Here's an example that counts all the distinct rowIDs seen during the scan and outputs a single Cell group with a single Cell holding the sum.

This was taken from static method distinctRowIDCount() located in AccumuloCellTransformers

public static CellTransformer<Map.Entry<Key,Value>, IntValueCell> distinctRowIDCount()
    {
        return new CellTransformer<Map.Entry<Key, Value>, IntValueCell>() {
            private int totalCount = 0;
            private static final String LABEL = "rowIdCount";
            private String prevLabel = null;
            public CellGroup<IntValueCell> apply(Map.Entry<Key, Value> dbItem, CellGroup<IntValueCell> group)
                    throws CellExtractorException {
                if(dbItem != null) {
                    if(prevLabel != null && !prevLabel.equals(dbItem.getKey().getRow().toString())) {
                        totalCount++;
                    }
                    prevLabel = dbItem.getKey().getRow().toString();
                } else {
                    IntValueCell cell = new IntValueCell(LABEL, totalCount+1); //first transition will be ignored. offset by one to account for this.
                    group.addCell(cell);
                }
                return group;
            }
        };
    }

First we check to make sure the db item is not null, which would signify the end of iteration. If the item contains a non-null key/value pair, check the current rowID against prevLabel. If there is a mismatch and not the first item in the scan (hence the prevLabel != null check) then increment the total count. Set prevLabel to the current and continue the iteration. This works since Accumulo will return all the rows in rowID sorted order.
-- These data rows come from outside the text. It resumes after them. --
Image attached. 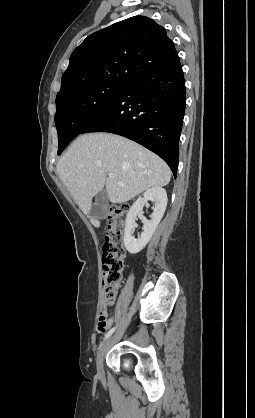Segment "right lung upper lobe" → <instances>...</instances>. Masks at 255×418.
<instances>
[{
    "mask_svg": "<svg viewBox=\"0 0 255 418\" xmlns=\"http://www.w3.org/2000/svg\"><path fill=\"white\" fill-rule=\"evenodd\" d=\"M178 60L166 30L148 17L134 16L91 34L73 51L57 95L102 81L129 84Z\"/></svg>",
    "mask_w": 255,
    "mask_h": 418,
    "instance_id": "right-lung-upper-lobe-1",
    "label": "right lung upper lobe"
}]
</instances>
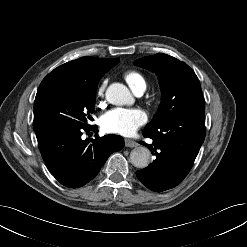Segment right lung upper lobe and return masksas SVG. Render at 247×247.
<instances>
[{"label": "right lung upper lobe", "mask_w": 247, "mask_h": 247, "mask_svg": "<svg viewBox=\"0 0 247 247\" xmlns=\"http://www.w3.org/2000/svg\"><path fill=\"white\" fill-rule=\"evenodd\" d=\"M118 62L119 58L81 57L55 68L43 79L40 86L51 83H67L97 88L104 73Z\"/></svg>", "instance_id": "cb5924a9"}]
</instances>
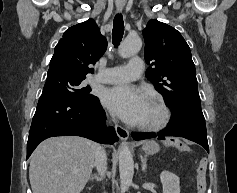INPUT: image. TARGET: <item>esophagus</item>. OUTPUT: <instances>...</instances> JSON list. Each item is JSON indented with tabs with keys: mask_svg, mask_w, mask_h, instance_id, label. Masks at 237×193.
<instances>
[{
	"mask_svg": "<svg viewBox=\"0 0 237 193\" xmlns=\"http://www.w3.org/2000/svg\"><path fill=\"white\" fill-rule=\"evenodd\" d=\"M117 11L121 12L122 11V6H118ZM115 130H116V133H117L118 137L121 140L126 141L129 138V131L127 129L123 128L122 126L116 124L115 125Z\"/></svg>",
	"mask_w": 237,
	"mask_h": 193,
	"instance_id": "1",
	"label": "esophagus"
}]
</instances>
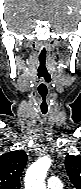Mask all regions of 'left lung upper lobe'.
Wrapping results in <instances>:
<instances>
[{
    "instance_id": "obj_1",
    "label": "left lung upper lobe",
    "mask_w": 81,
    "mask_h": 189,
    "mask_svg": "<svg viewBox=\"0 0 81 189\" xmlns=\"http://www.w3.org/2000/svg\"><path fill=\"white\" fill-rule=\"evenodd\" d=\"M65 168L72 184L77 189H81V156L67 155Z\"/></svg>"
}]
</instances>
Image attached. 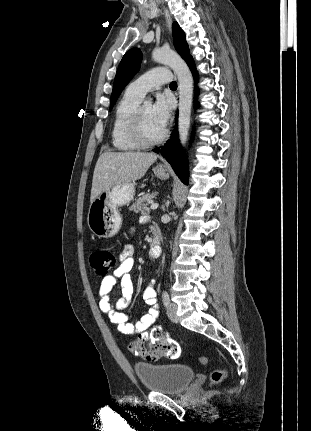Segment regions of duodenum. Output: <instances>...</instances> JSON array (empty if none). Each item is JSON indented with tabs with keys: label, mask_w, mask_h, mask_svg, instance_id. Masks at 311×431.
<instances>
[{
	"label": "duodenum",
	"mask_w": 311,
	"mask_h": 431,
	"mask_svg": "<svg viewBox=\"0 0 311 431\" xmlns=\"http://www.w3.org/2000/svg\"><path fill=\"white\" fill-rule=\"evenodd\" d=\"M149 253L152 258H157L161 253V242L157 232L153 235Z\"/></svg>",
	"instance_id": "1"
}]
</instances>
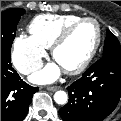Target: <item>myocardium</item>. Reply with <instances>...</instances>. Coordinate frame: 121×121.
Segmentation results:
<instances>
[{
	"mask_svg": "<svg viewBox=\"0 0 121 121\" xmlns=\"http://www.w3.org/2000/svg\"><path fill=\"white\" fill-rule=\"evenodd\" d=\"M84 22H92L95 25L96 31H97L96 41H95L93 47L91 48V50L89 51V53L86 55V57L83 59V61L79 65H77L73 68L64 70V72L68 75H77V74L83 72L89 66V64L91 63L93 58L95 57V55L101 45V42H102V28H101L100 23L98 22V20H96L95 18H92V17H81L80 19H78L75 22L68 25L58 35V37L55 39V41L51 45V54H52L53 59H55L58 48L60 46H62L67 41V39L70 37L72 32L79 25H81Z\"/></svg>",
	"mask_w": 121,
	"mask_h": 121,
	"instance_id": "myocardium-1",
	"label": "myocardium"
}]
</instances>
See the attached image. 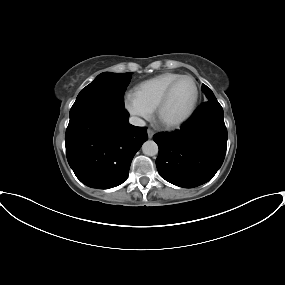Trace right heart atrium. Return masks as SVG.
Instances as JSON below:
<instances>
[{"mask_svg": "<svg viewBox=\"0 0 285 285\" xmlns=\"http://www.w3.org/2000/svg\"><path fill=\"white\" fill-rule=\"evenodd\" d=\"M125 110L136 119H149L152 111L141 105L134 95L127 94L124 98Z\"/></svg>", "mask_w": 285, "mask_h": 285, "instance_id": "d8ad5b80", "label": "right heart atrium"}]
</instances>
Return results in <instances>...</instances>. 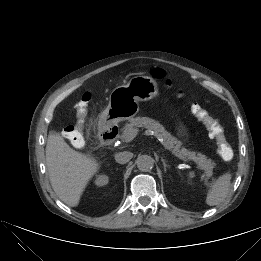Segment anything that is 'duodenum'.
<instances>
[{
    "label": "duodenum",
    "mask_w": 261,
    "mask_h": 261,
    "mask_svg": "<svg viewBox=\"0 0 261 261\" xmlns=\"http://www.w3.org/2000/svg\"><path fill=\"white\" fill-rule=\"evenodd\" d=\"M118 136L117 127H107L102 129L100 133V139L105 145H112Z\"/></svg>",
    "instance_id": "obj_1"
}]
</instances>
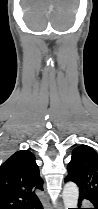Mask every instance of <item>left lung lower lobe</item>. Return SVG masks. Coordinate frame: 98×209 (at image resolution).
<instances>
[{"instance_id": "left-lung-lower-lobe-1", "label": "left lung lower lobe", "mask_w": 98, "mask_h": 209, "mask_svg": "<svg viewBox=\"0 0 98 209\" xmlns=\"http://www.w3.org/2000/svg\"><path fill=\"white\" fill-rule=\"evenodd\" d=\"M82 200H83L82 198L79 199V206L81 205V201H82ZM79 209H81V208H79ZM94 209H98V206H95V205H94Z\"/></svg>"}]
</instances>
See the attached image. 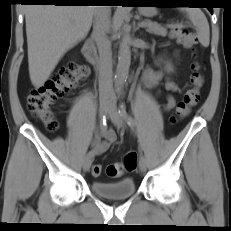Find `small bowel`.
<instances>
[{
    "label": "small bowel",
    "mask_w": 231,
    "mask_h": 231,
    "mask_svg": "<svg viewBox=\"0 0 231 231\" xmlns=\"http://www.w3.org/2000/svg\"><path fill=\"white\" fill-rule=\"evenodd\" d=\"M163 80L162 74L157 71L149 70L144 77L145 84L150 88H155L161 84ZM164 88L168 92H176L178 86L175 82L167 80L164 83ZM175 106V100L172 95H168L166 98L165 109L171 110ZM116 133L112 129H108L100 135H96L92 142L91 147L94 154L99 155L106 152L109 147L115 142Z\"/></svg>",
    "instance_id": "1"
}]
</instances>
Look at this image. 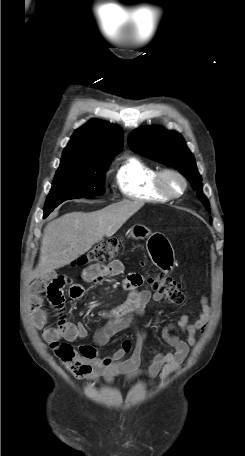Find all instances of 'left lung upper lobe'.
Wrapping results in <instances>:
<instances>
[{
  "mask_svg": "<svg viewBox=\"0 0 245 456\" xmlns=\"http://www.w3.org/2000/svg\"><path fill=\"white\" fill-rule=\"evenodd\" d=\"M128 145L139 154L177 169L187 178L200 201L210 210L208 200L202 193V179L195 158L179 133L152 127L137 129L129 135Z\"/></svg>",
  "mask_w": 245,
  "mask_h": 456,
  "instance_id": "obj_1",
  "label": "left lung upper lobe"
}]
</instances>
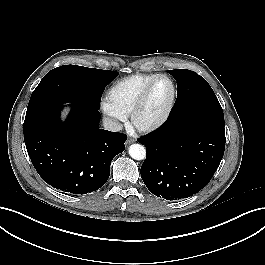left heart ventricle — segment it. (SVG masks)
<instances>
[{"label":"left heart ventricle","mask_w":265,"mask_h":265,"mask_svg":"<svg viewBox=\"0 0 265 265\" xmlns=\"http://www.w3.org/2000/svg\"><path fill=\"white\" fill-rule=\"evenodd\" d=\"M172 94V87L167 79H159L150 93L149 99L143 109L140 120L151 122L160 117L165 111Z\"/></svg>","instance_id":"b2bd125f"}]
</instances>
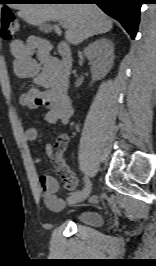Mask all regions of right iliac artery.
I'll use <instances>...</instances> for the list:
<instances>
[{
    "label": "right iliac artery",
    "mask_w": 156,
    "mask_h": 266,
    "mask_svg": "<svg viewBox=\"0 0 156 266\" xmlns=\"http://www.w3.org/2000/svg\"><path fill=\"white\" fill-rule=\"evenodd\" d=\"M84 185H85V187H87V188H88V186L90 185V182H89V180H88L87 178H85ZM80 192H81V191H76V192L72 193V195H74V194H78V193H80Z\"/></svg>",
    "instance_id": "right-iliac-artery-1"
}]
</instances>
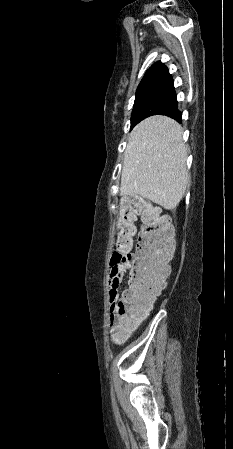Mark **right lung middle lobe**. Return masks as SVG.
Masks as SVG:
<instances>
[{
	"label": "right lung middle lobe",
	"instance_id": "obj_1",
	"mask_svg": "<svg viewBox=\"0 0 233 449\" xmlns=\"http://www.w3.org/2000/svg\"><path fill=\"white\" fill-rule=\"evenodd\" d=\"M177 104L174 90H153L136 94L131 115V129L140 121L151 115Z\"/></svg>",
	"mask_w": 233,
	"mask_h": 449
}]
</instances>
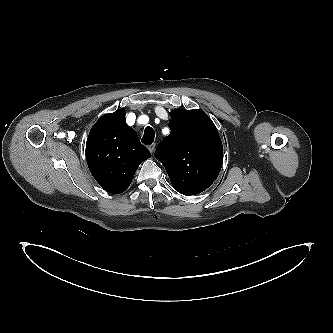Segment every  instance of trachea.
<instances>
[{
  "mask_svg": "<svg viewBox=\"0 0 333 333\" xmlns=\"http://www.w3.org/2000/svg\"><path fill=\"white\" fill-rule=\"evenodd\" d=\"M154 137H155L154 130L150 126H147L144 130V135L141 141L146 145H150L153 143Z\"/></svg>",
  "mask_w": 333,
  "mask_h": 333,
  "instance_id": "1",
  "label": "trachea"
}]
</instances>
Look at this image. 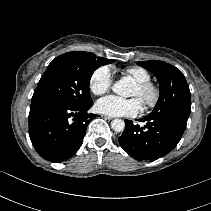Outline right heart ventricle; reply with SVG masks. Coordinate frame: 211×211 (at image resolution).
Returning <instances> with one entry per match:
<instances>
[{"label": "right heart ventricle", "instance_id": "right-heart-ventricle-1", "mask_svg": "<svg viewBox=\"0 0 211 211\" xmlns=\"http://www.w3.org/2000/svg\"><path fill=\"white\" fill-rule=\"evenodd\" d=\"M123 75L125 77L133 79L136 83L150 81V73L142 67L132 66L123 70Z\"/></svg>", "mask_w": 211, "mask_h": 211}]
</instances>
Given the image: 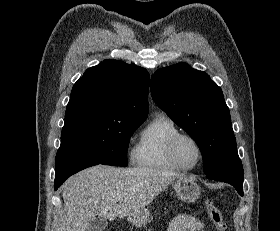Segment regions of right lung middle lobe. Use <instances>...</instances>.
<instances>
[{"instance_id": "obj_1", "label": "right lung middle lobe", "mask_w": 280, "mask_h": 231, "mask_svg": "<svg viewBox=\"0 0 280 231\" xmlns=\"http://www.w3.org/2000/svg\"><path fill=\"white\" fill-rule=\"evenodd\" d=\"M142 123L116 118L65 119L56 158L125 167L129 139Z\"/></svg>"}]
</instances>
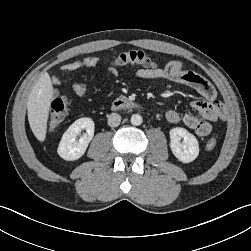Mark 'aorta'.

A change in the active rowID means we've seen all the key/value pairs for the previous rowID. Once we see a null dbItem, we know the reader is done iterating values and we can write our aggregate count to a single IntValueCell. Return a cell group containing just this single cell.

Note: This transformer will only work with the AccumuloAggregateDBResultReader. The default Accumulo reader will never input a null dbItem, and thus the final result will never be output. The result will be an empty list of CellGroups returning from your aggregate scans, which is undesirable.